Saved data entries:
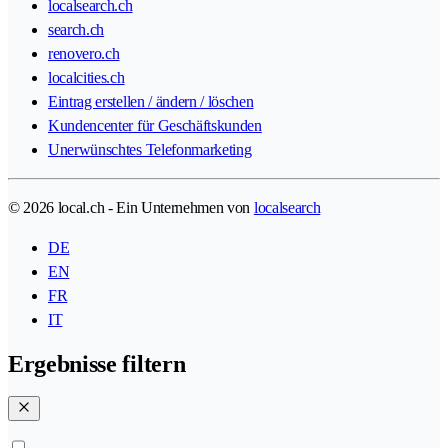
localsearch.ch
search.ch
renovero.ch
localcities.ch
Eintrag erstellen / ändern / löschen
Kundencenter für Geschäftskunden
Unerwünschtes Telefonmarketing
© 2026 local.ch - Ein Unternehmen von
localsearch
DE
EN
FR
IT
Ergebnisse filtern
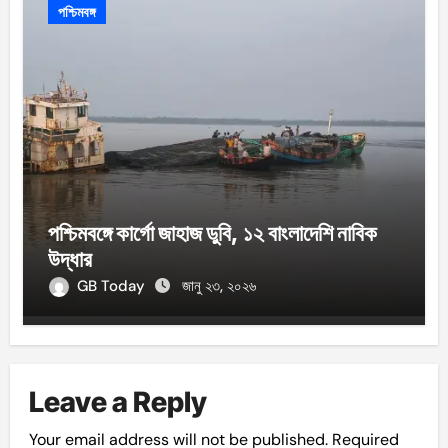
পশ্চিমবঙ্গ
পশ্চিমবঙ্গে কার্গো জাহাজ ডুবি, ১২ বাংলাদেশি নাবিক
উদ্ধার
GB Today
জানু ২৩, ২০২৬
Leave a Reply
Your email address will not be published.
Required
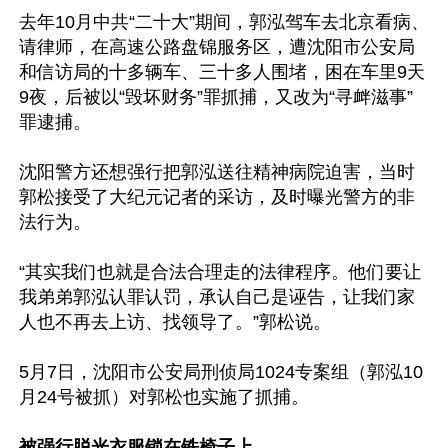
去年10月中共“二十大”期间，郭泓驾车去北京看病、
请律师，在高速公路盘锦服务区，遭沈阳市公安局
和信访局的十多辆车、三十多人围堵，困在车里9天
9夜，后被以“毁坏财务”罪抓捕，又改为“寻衅滋事”
罪逮捕。

沈阳警方还想强行把郭泓送往精神病院迫害，当时
郭松接受了大纪元记者的采访，及时曝光警方的非
法行为。

“其实我们也就是合法合理走的法律程序。他们要让
我弟弟郭泓认罪认罚，承认自己是诬告，让我们家
人也不再去上访、找领导了。”郭松说。

5月7日，沈阳市公安局刑侦局1024专案组（郭泓10
月24号被抓）对郭松也实施了抓捕。

被强行脱光衣服锁在铁椅子上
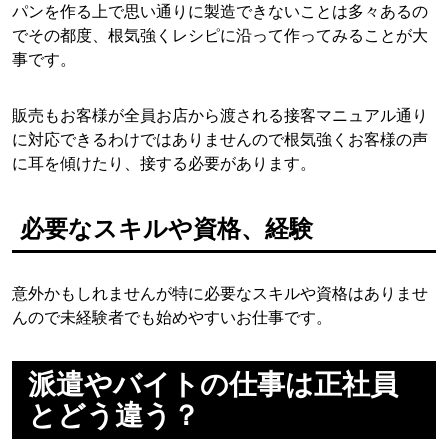
パンを作る上で思い通りに製造できないことは多々あるの
でその都度、根気強くレシピに沿って作ってみることが大
事です。
販売もお客様が全員お店から渡される接客マニュアル通り
に対応できるわけではありませんので根気強くお客様の声
に耳を傾けたり、接する必要があります。
必要なスキルや資格、経験
意外かもしれませんが特に必要なスキルや資格はありませ
んので未経験者でも始めやすいお仕事です。
派遣やバイトの仕事は正社員
とどう違う？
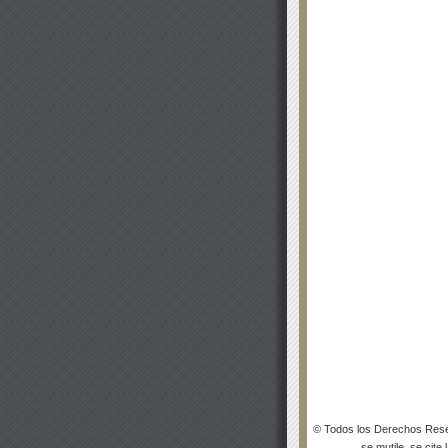
© Todos los Derechos Rese
se mutile, se cite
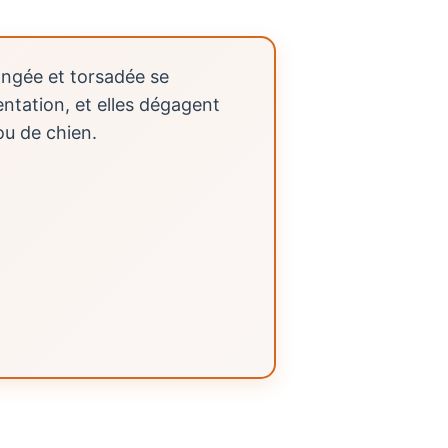
ongée et torsadée se
entation, et elles dégagent
ou de chien.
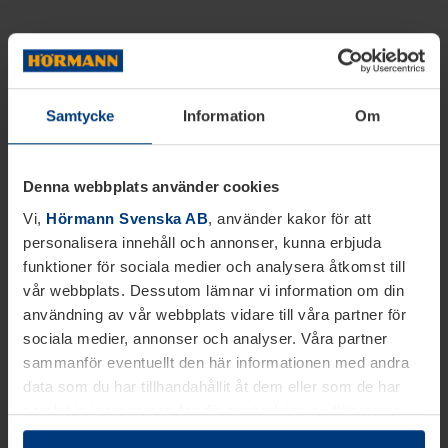
Samtycke
Information
Om
Denna webbplats använder cookies
Vi,
Hörmann Svenska AB
, använder kakor för att
personalisera innehåll och annonser, kunna erbjuda
funktioner för sociala medier och analysera åtkomst till
vår webbplats. Dessutom lämnar vi information om din
användning av vår webbplats vidare till våra partner för
sociala medier, annonser och analyser. Våra partner
sammanför eventuellt den här informationen med andra
data som du har tillhandahållit åt dem eller som de har
samlat in inom ramen för din användning av tjänsterna.
Juridiskt kan vi lagra kakor på din enhet, om de är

WHAT TO DO: Copy word for word only the lines above from the one with "郭松接受了大纪元记者的采访，及时曝光警方的非" through the one with "んので未経験者でも始めやすいお仕事です。". Leave pictures out.

EXERCISE RESULT:
郭松接受了大纪元记者的采访，及时曝光警方的非
法行为。

“其实我们也就是合法合理走的法律程序。他们要让
我弟弟郭泓认罪认罚，承认自己是诬告，让我们家
人也不再去上访、找领导了。”郭松说。

5月7日，沈阳市公安局刑侦局1024专案组（郭泓10
月24号被抓）对郭松也实施了抓捕。

被强行脱光衣服锁在铁椅子上
パンを作る上で思い通りに製造できないことは多々あるの
でその都度、根気強くレシピに沿って作ってみることが大
事です。
販売もお客様が全員お店から渡される接客マニュアル通り
に対応できるわけではありませんので根気強くお客様の声
に耳を傾けたり、接する必要があります。
必要なスキルや資格、経験
意外かもしれませんが特に必要なスキルや資格はありませ
んので未経験者でも始めやすいお仕事です。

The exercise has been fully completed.